José Augusto Trinidad Martínez Ruiz, better known by his pseudonym Azorín, was a prominent Spanish writer in the 19th and 20th centuries. He was born in Monòver in the province of Alicante on 8 June 1873. There is a museum dedicated to him and his writings in the town to this day.
Martínez Ruiz was part of the Generation of '98, a group of authors and philosophers who were writing at the time of the Spanish-American War of the same year. The United States' victory in the war led to a moral, political and social crisis in Spain due to the loss of Cuba, Puerto Rico, the Philippines and Guam, its last remaining colonies.
Azorín was an important figure in Spanish history because his literary criticism helped to create a new passion for Spanish classical literature at a time when most texts were virtually unavailable to the public.

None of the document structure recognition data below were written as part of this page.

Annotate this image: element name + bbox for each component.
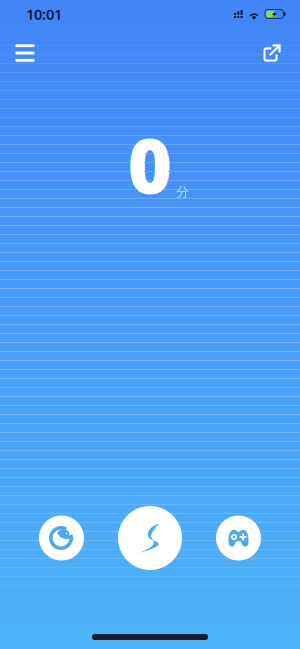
staticText: 0 (128, 114, 172, 214)
staticText: 分 (176, 184, 189, 200)
button[interactable]: Start (118, 506, 182, 570)
button[interactable]: Browser (39, 516, 84, 560)
button[interactable]: Games (216, 516, 261, 560)
button[interactable]: Share (250, 31, 294, 75)
button[interactable]: Menu (3, 31, 47, 75)
staticText: 10:01 (26, 4, 62, 24)
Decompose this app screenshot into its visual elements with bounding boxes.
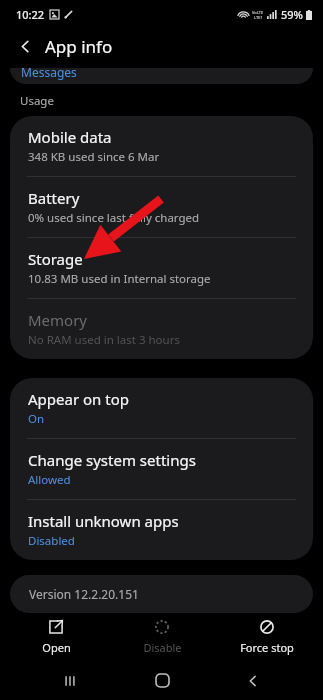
button[interactable]: Back xyxy=(231,661,275,700)
staticText: Messages xyxy=(21,68,77,80)
staticText: 10:22 xyxy=(16,7,45,22)
button[interactable]: Appear on top xyxy=(10,378,313,439)
button[interactable]: Home xyxy=(140,661,184,700)
staticText: Usage xyxy=(20,93,54,109)
button[interactable]: Open xyxy=(6,615,106,659)
staticText: Battery xyxy=(28,188,80,208)
staticText: LTE1 xyxy=(254,15,263,20)
staticText: Install unknown apps xyxy=(28,511,179,531)
staticText: Mobile data xyxy=(28,127,112,147)
button[interactable]: Install unknown apps xyxy=(10,500,313,560)
staticText: Open xyxy=(42,640,71,655)
button[interactable]: Storage xyxy=(10,238,313,299)
staticText: 0% used since last fully charged xyxy=(28,210,200,226)
staticText: On xyxy=(28,411,45,427)
staticText: No RAM used in last 3 hours xyxy=(28,332,180,348)
staticText: VoLTE xyxy=(252,10,264,15)
button[interactable]: Mobile data xyxy=(10,116,313,177)
button[interactable]: Memory xyxy=(10,299,313,359)
button[interactable]: Messages xyxy=(10,68,313,84)
staticText: Appear on top xyxy=(28,389,129,409)
staticText: Allowed xyxy=(28,472,71,488)
button[interactable]: Disable xyxy=(112,615,212,659)
staticText: Version 12.2.20.151 xyxy=(29,586,139,602)
button[interactable]: Back xyxy=(10,31,40,61)
staticText: 59% xyxy=(281,7,303,22)
staticText: Force stop xyxy=(240,640,294,655)
button[interactable]: Force stop xyxy=(217,615,317,659)
button[interactable]: Version 12.2.20.151 xyxy=(10,575,313,613)
button[interactable]: Change system settings xyxy=(10,439,313,500)
button[interactable]: Battery xyxy=(10,177,313,238)
staticText: App info xyxy=(45,35,113,58)
staticText: Memory xyxy=(28,310,88,330)
staticText: 348 KB used since 6 Mar xyxy=(28,149,160,165)
staticText: Disable xyxy=(143,640,182,655)
staticText: Change system settings xyxy=(28,450,196,470)
staticText: Storage xyxy=(28,249,83,269)
staticText: Disabled xyxy=(28,533,75,549)
button[interactable]: Recents xyxy=(48,661,92,700)
staticText: 10.83 MB used in Internal storage xyxy=(28,271,211,287)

His movement, the Generation of '98, was focused on rescuing Spain from its marked decline through a method other than political means.
Azorín studied law at the University of Valencia but did not complete his education, instead moving to Madrid to become a journalist. However, he soon found that his open criticism of the Spanish literary and educational establishments closed many doors to him.
During this period he was something of an anarchist, attacking what he saw as a preoccupation with aesthetics and faith in contemporary society. He was particularly inspired by the ideas of Karl Christian Friedrich Krause, who proposed sweeping reforms in religion and the power of the state, as well as a new openness towards other European cultures.
Martínez Ruiz fled Spain in 1936 following the outbreak of the Spanish Civil War. When he returned to Spain on 23 August 1939, he found himself in &ldquoinner exile&rdquo along with other intellectuals who had not supported the Franco regime during the conflict. He was at first denied a press identification card, but was supported by Ramón Serrano Suñer, at that time Franco's Interior Minister. Accepting Franco's regime was the price he had to pay in order to be admitted back, he published an article in the right-wing journal Vértice in which he clearly supported the regime.
The changes in personal political outlook that transformed Martínez Ruiz, a revolutionary anarchist, into Azorín, a conservative writer working under Franco's regime, is key to understanding why he attracted criticism from across the political spectrum.
His legacy is particularly important because he covered 70 years of political evolution in Spain, from post-imperial democracy to dictatorship.
Azarín died in Madrid on March 2, 1967, at the age of 93.